* _Raw data_:
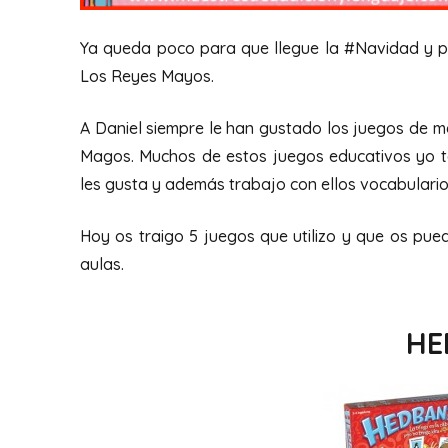
Ya queda poco para que llegue la #Navidad y p
Los Reyes Mayos.
A Daniel siempre le han gustado los juegos de m
Magos. Muchos de estos juegos educativos yo t
les gusta y además trabajo con ellos vocabulario, 
Hoy os traigo 5 juegos que utilizo y que os pue
aulas.
HE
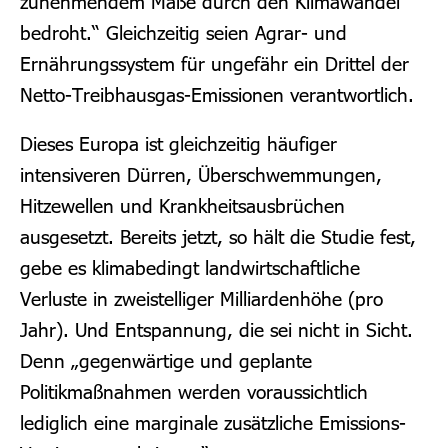
zunehmendem Maße durch den Klimawandel
bedroht.“ Gleichzeitig seien Agrar- und
Ernährungssystem für ungefähr ein Drittel der
Netto-Treibhausgas-Emissionen verantwortlich.
Dieses Europa ist gleichzeitig häufiger
intensiveren Dürren, Überschwemmungen,
Hitzewellen und Krankheitsausbrüchen
ausgesetzt. Bereits jetzt, so hält die Studie fest,
gebe es klimabedingt landwirtschaftliche
Verluste in zweistelliger Milliardenhöhe (pro
Jahr). Und Entspannung, die sei nicht in Sicht.
Denn „gegenwärtige und geplante
Politikmaßnahmen werden voraussichtlich
lediglich eine marginale zusätzliche Emissions-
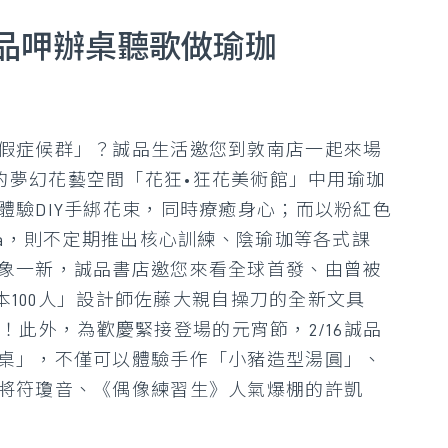
品呷辦桌聽歌做瑜珈
假症候群」？誠品生活邀您到敦南店一起來場
g打造的夢幻花藝空間「花狂•狂花美術館」中用瑜珈
體驗DIY手綁花束，同時療癒身心；而以粉紅色
ca，則不定期推出核心訓練、陰瑜珈等各式課
象一新，誠品書店邀您來看全球首發、由曾被
日本100人」設計師佐藤大親自操刀的全新文具
想像！此外，為歡慶緊接登場的元宵節，2/16誠品
桌」，不僅可以體驗手作「小豬造型湯圓」、
將符瓊音、《偶像練習生》人氣爆棚的許凱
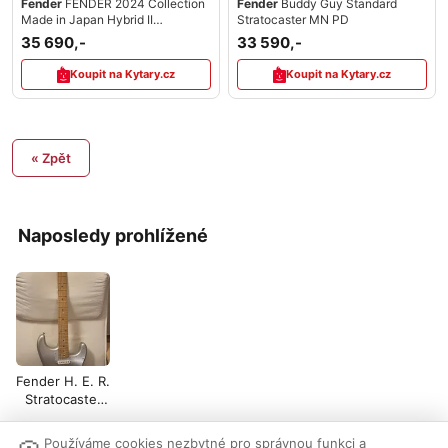
Fender
FENDER 2024 Collection
Fender
Buddy Guy Standard
Made in Japan Hybrid II
Stratocaster MN PD
Stratocaster HSH
35 690,-
33 590,-
Koupit na Kytary.cz
Koupit na Kytary.cz
« Zpět
Naposledy prohlížené
Fender H. E. R.
Stratocaster
Chrome Glow
Používáme cookies nezbytné pro správnou funkci a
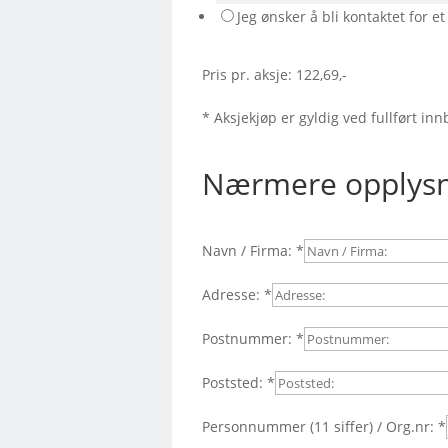
Jeg ønsker å bli kontaktet for et
Pris pr. aksje: 122,69,-
* Aksjekjøp er gyldig ved fullført i
Nærmere opplysn
Navn / Firma:
*
Adresse:
*
Postnummer:
*
Poststed:
*
Personnummer (11 siffer) / Org.nr:
*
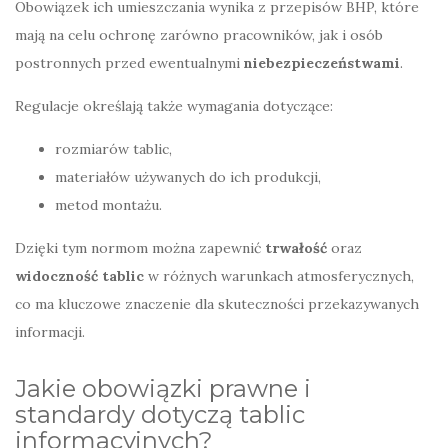
Obowiązek ich umieszczania wynika z przepisów BHP, które
mają na celu ochronę zarówno pracowników, jak i osób
postronnych przed ewentualnymi
niebezpieczeństwami
.
Regulacje określają także wymagania dotyczące:
rozmiarów tablic,
materiałów używanych do ich produkcji,
metod montażu.
Dzięki tym normom można zapewnić
trwałość
oraz
widoczność tablic
w różnych warunkach atmosferycznych,
co ma kluczowe znaczenie dla skuteczności przekazywanych
informacji.
Jakie obowiązki prawne i
standardy dotyczą tablic
informacyjnych?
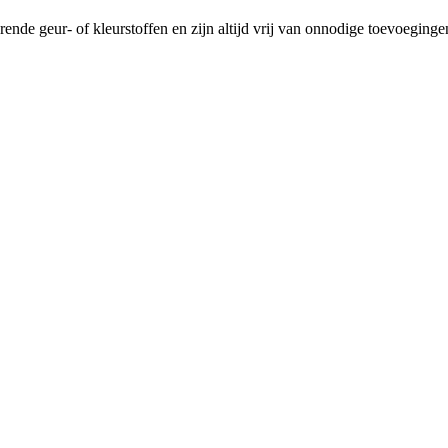
rende geur- of kleurstoffen en zijn altijd vrij van onnodige toevoeginge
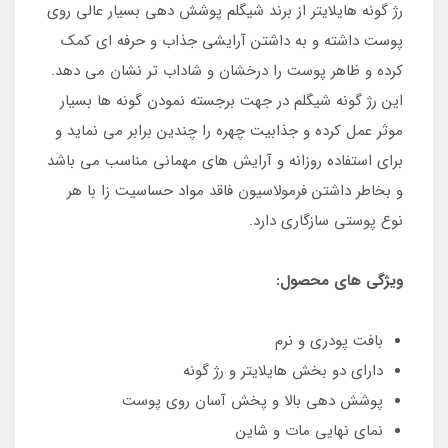
رژ گونه هایلایتر از برند شیگلم پوشش دهی بسیار عالی روی
پوست داشته و به داشتن آرایشی جذاب و حرفه ای کمک
کرده و ظاهر پوست را درخشان و شاداب تر نشان می دهد.
این رژ گونه شیگلم در جهت برجسته نمودن گونه ها بسیار
موثر عمل کرده و جذابیت چهره را چندین برابر می نماید و
برای استفاده روزانه و آرایش های مهمانی مناسب می باشد
و بخاطر داشتن فرمولاسیون فاقد مواد حساسیت زا با هر
نوع پوستی سازگاری دارد.
ویژگی های محصول:
بافت پودری و نرم
دارای دو بخش هایلایتر و رژ گونه
پوشش دهی بالا و پخش آسان روی پوست
نمای نهایی مات و شاین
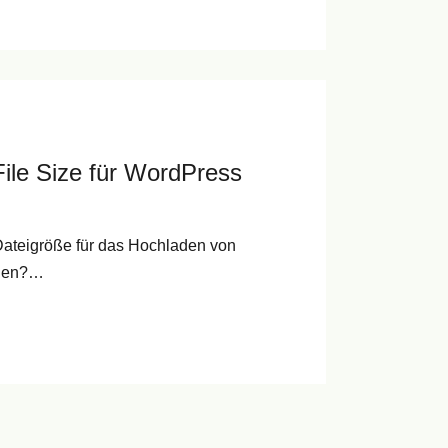
le Size für WordPress
ateigröße für das Hochladen von
öhen?…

* _What to work on_:
Give back every line of the material exactly as written, but not the pictures.

* _Result of this exercise_:
Ya queda poco para que llegue la #Navidad y p
Los Reyes Mayos.
A Daniel siempre le han gustado los juegos de m
Magos. Muchos de estos juegos educativos yo t
les gusta y además trabajo con ellos vocabulario, 
Hoy os traigo 5 juegos que utilizo y que os pue
aulas.
HE
zunehmendem Maße durch den Klimawandel
bedroht.“ Gleichzeitig seien Agrar- und
Ernährungssystem für ungefähr ein Drittel der
Netto-Treibhausgas-Emissionen verantwortlich.
Dieses Europa ist gleichzeitig häufiger
intensiveren Dürren, Überschwemmungen,
Hitzewellen und Krankheitsausbrüchen
ausgesetzt. Bereits jetzt, so hält die Studie fest,
gebe es klimabedingt landwirtschaftliche
Verluste in zweistelliger Milliardenhöhe (pro
Jahr). Und Entspannung, die sei nicht in Sicht.
Denn „gegenwärtige und geplante
Politikmaßnahmen werden voraussichtlich
lediglich eine marginale zusätzliche Emissions-
品呷辦桌聽歌做瑜珈
假症候群」？誠品生活邀您到敦南店一起來場
g打造的夢幻花藝空間「花狂•狂花美術館」中用瑜珈
體驗DIY手綁花束，同時療癒身心；而以粉紅色
ca，則不定期推出核心訓練、陰瑜珈等各式課
象一新，誠品書店邀您來看全球首發、由曾被
日本100人」設計師佐藤大親自操刀的全新文具
想像！此外，為歡慶緊接登場的元宵節，2/16誠品
桌」，不僅可以體驗手作「小豬造型湯圓」、
將符瓊音、《偶像練習生》人氣爆棚的許凱
Fender
FENDER 2024 Collection
Fender
Buddy Guy Standard
Made in Japan Hybrid II
Stratocaster MN PD
Stratocaster HSH
35 690,-
33 590,-
Koupit na Kytary.cz
Koupit na Kytary.cz
« Zpět
Naposledy prohlížené
Fender H. E. R.
Stratocaster
Chrome Glow
Používáme cookies nezbytné pro správnou funkci a
Jeg ønsker å bli kontaktet for et
Pris pr. aksje: 122,69,-
* Aksjekjøp er gyldig ved fullført i
Nærmere opplysn
Navn / Firma:
*
Adresse:
*
Postnummer:
*
Poststed:
*
Personnummer (11 siffer) / Org.nr:
*
Obowiązek ich umieszczania wynika z przepisów BHP, które
mają na celu ochronę zarówno pracowników, jak i osób
postronnych przed ewentualnymi
niebezpieczeństwami
.
Regulacje określają także wymagania dotyczące:
rozmiarów tablic,
materiałów używanych do ich produkcji,
metod montażu.
Dzięki tym normom można zapewnić
trwałość
oraz
widoczność tablic
w różnych warunkach atmosferycznych,
co ma kluczowe znaczenie dla skuteczności przekazywanych
informacji.
Jakie obowiązki prawne i
standardy dotyczą tablic
informacyjnych?
rende geur- of kleurstoffen en zijn altijd vrij van onnodige toevoeginge
رژ گونه هایلایتر از برند شیگلم پوشش دهی بسیار عالی روی
پوست داشته و به داشتن آرایشی جذاب و حرفه ای کمک
کرده و ظاهر پوست را درخشان و شاداب تر نشان می دهد.
این رژ گونه شیگلم در جهت برجسته نمودن گونه ها بسیار
موثر عمل کرده و جذابیت چهره را چندین برابر می نماید و
برای استفاده روزانه و آرایش های مهمانی مناسب می باشد
و بخاطر داشتن فرمولاسیون فاقد مواد حساسیت زا با هر
نوع پوستی سازگاری دارد.
ویژگی های محصول:
بافت پودری و نرم
دارای دو بخش هایلایتر و رژ گونه
پوشش دهی بالا و پخش آسان روی پوست
نمای نهایی مات و شاین
le Size für WordPress
ateigröße für das Hochladen von
öhen?…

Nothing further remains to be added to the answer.